§ INFORMATION SUPPLIED
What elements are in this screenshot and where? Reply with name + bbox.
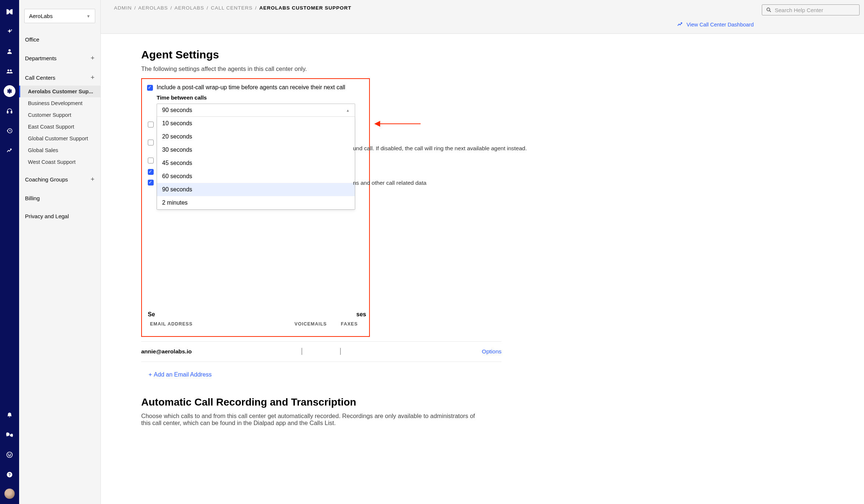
sidebar-item-aerolabs-cs[interactable]: Aerolabs Customer Sup... xyxy=(19,86,100,97)
opt-45s[interactable]: 45 seconds xyxy=(157,156,355,170)
chevron-down-icon: ▼ xyxy=(86,14,90,18)
logo-icon[interactable] xyxy=(4,6,15,18)
recording-desc: Choose which calls to and from this call… xyxy=(141,413,479,426)
obscured-checkbox-2[interactable] xyxy=(148,140,154,145)
page-title: Agent Settings xyxy=(141,48,842,61)
sidebar: AerоLabs ▼ Office Departments + Call Cen… xyxy=(19,0,101,504)
svg-rect-5 xyxy=(11,111,12,113)
annotation-arrow xyxy=(374,121,421,127)
history-icon[interactable] xyxy=(4,125,15,137)
search-icon xyxy=(766,7,772,13)
plus-icon[interactable]: + xyxy=(90,54,94,62)
chat-icon[interactable] xyxy=(4,429,15,441)
svg-point-7 xyxy=(7,452,13,458)
plus-icon: + xyxy=(149,371,152,378)
avatar[interactable] xyxy=(4,489,15,499)
svg-rect-4 xyxy=(7,111,8,113)
svg-point-2 xyxy=(10,69,12,71)
col-vm: VOICEMAILS xyxy=(287,321,335,327)
partial-data-text: ns and other call related data xyxy=(353,180,426,186)
nav-call-centers[interactable]: Call Centers + xyxy=(19,70,100,86)
org-name: AerоLabs xyxy=(29,13,53,19)
wrapup-label: Include a post-call wrap-up time before … xyxy=(157,84,345,91)
top-bar: ADMIN / AEROLABS / AEROLABS / CALL CENTE… xyxy=(101,0,864,34)
search-input[interactable] xyxy=(775,7,856,13)
fax-checkbox[interactable] xyxy=(340,348,341,355)
highlight-box: Include a post-call wrap-up time before … xyxy=(141,78,370,337)
plus-icon[interactable]: + xyxy=(90,74,94,82)
partial-disabled-text: und call. If disabled, the call will rin… xyxy=(353,145,527,152)
sidebar-item-west[interactable]: West Coast Support xyxy=(19,156,100,168)
sidebar-item-bizdev[interactable]: Business Development xyxy=(19,97,100,109)
svg-point-1 xyxy=(7,69,9,71)
options-link[interactable]: Options xyxy=(482,348,501,355)
main: ADMIN / AEROLABS / AEROLABS / CALL CENTE… xyxy=(101,0,864,504)
plus-icon[interactable]: + xyxy=(90,176,94,183)
crumb-aerolabs2[interactable]: AEROLABS xyxy=(174,5,204,11)
nav-coaching[interactable]: Coaching Groups + xyxy=(19,172,100,187)
vm-checkbox[interactable] xyxy=(301,348,302,355)
opt-60s[interactable]: 60 seconds xyxy=(157,170,355,183)
opt-30s[interactable]: 30 seconds xyxy=(157,143,355,156)
nav-billing[interactable]: Billing xyxy=(19,191,100,205)
time-selected: 90 seconds xyxy=(162,107,192,114)
headset-icon[interactable] xyxy=(4,105,15,117)
crumb-aerolabs1[interactable]: AEROLABS xyxy=(138,5,168,11)
sidebar-item-global-sales[interactable]: Global Sales xyxy=(19,144,100,156)
view-dashboard-link[interactable]: View Call Center Dashboard xyxy=(677,21,754,28)
chevron-up-icon: ▲ xyxy=(346,108,350,112)
obscured-checkbox-4[interactable] xyxy=(148,169,154,175)
crumb-admin[interactable]: ADMIN xyxy=(114,5,132,11)
org-selector[interactable]: AerоLabs ▼ xyxy=(24,9,95,23)
nav-office[interactable]: Office xyxy=(19,32,100,47)
time-dropdown: 10 seconds 20 seconds 30 seconds 45 seco… xyxy=(157,116,355,209)
col-email: EMAIL ADDRESS xyxy=(150,321,287,327)
opt-20s[interactable]: 20 seconds xyxy=(157,130,355,143)
sparkle-icon[interactable] xyxy=(4,26,15,37)
sidebar-item-global-cs[interactable]: Global Customer Support xyxy=(19,133,100,144)
help-icon[interactable]: ? xyxy=(4,469,15,480)
add-email-link[interactable]: + Add an Email Address xyxy=(149,371,212,378)
trend-icon xyxy=(677,21,683,28)
content: Agent Settings The following settings af… xyxy=(101,34,864,504)
breadcrumb: ADMIN / AEROLABS / AEROLABS / CALL CENTE… xyxy=(114,5,854,11)
opt-2m[interactable]: 2 minutes xyxy=(157,196,355,209)
u-icon[interactable] xyxy=(4,449,15,461)
time-label: Time between calls xyxy=(157,94,364,101)
bell-icon[interactable] xyxy=(4,409,15,421)
email-address: annie@aerolabs.io xyxy=(141,348,278,355)
wrapup-checkbox[interactable] xyxy=(147,85,153,91)
settings-icon[interactable] xyxy=(4,85,15,97)
time-select[interactable]: 90 seconds ▲ 10 seconds 20 seconds 30 se… xyxy=(157,104,355,210)
recording-title: Automatic Call Recording and Transcripti… xyxy=(141,396,842,408)
obscured-checkbox-1[interactable] xyxy=(148,122,154,127)
svg-text:?: ? xyxy=(8,472,11,477)
analytics-icon[interactable] xyxy=(4,145,15,156)
svg-point-10 xyxy=(767,8,770,11)
crumb-current: AEROLABS CUSTOMER SUPPORT xyxy=(259,5,351,11)
section-desc: The following settings affect the agents… xyxy=(141,65,842,72)
nav-privacy[interactable]: Privacy and Legal xyxy=(19,209,100,223)
sidebar-item-cs[interactable]: Customer Support xyxy=(19,109,100,121)
obscured-checkbox-5[interactable] xyxy=(148,180,154,186)
col-fax: FAXES xyxy=(335,321,364,327)
nav-departments[interactable]: Departments + xyxy=(19,50,100,66)
email-row: annie@aerolabs.io Options xyxy=(141,341,501,362)
partial-se: Se xyxy=(148,311,155,318)
partial-ses: ses xyxy=(356,311,366,318)
person-icon[interactable] xyxy=(4,46,15,57)
opt-10s[interactable]: 10 seconds xyxy=(157,117,355,130)
obscured-checkbox-3[interactable] xyxy=(148,158,154,163)
icon-rail: ? xyxy=(0,0,19,504)
group-icon[interactable] xyxy=(4,65,15,77)
search-box[interactable] xyxy=(762,4,860,15)
opt-90s[interactable]: 90 seconds xyxy=(157,183,355,196)
sidebar-item-east[interactable]: East Coast Support xyxy=(19,121,100,133)
crumb-callcenters[interactable]: CALL CENTERS xyxy=(211,5,253,11)
svg-point-0 xyxy=(8,49,11,51)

§ REQUIREMENT
Copy each line in the data that holds the word "chevron".

§ WRITTEN SOLUTION
chevron-down-icon: ▼ xyxy=(86,14,90,18)
chevron-up-icon: ▲ xyxy=(346,108,350,112)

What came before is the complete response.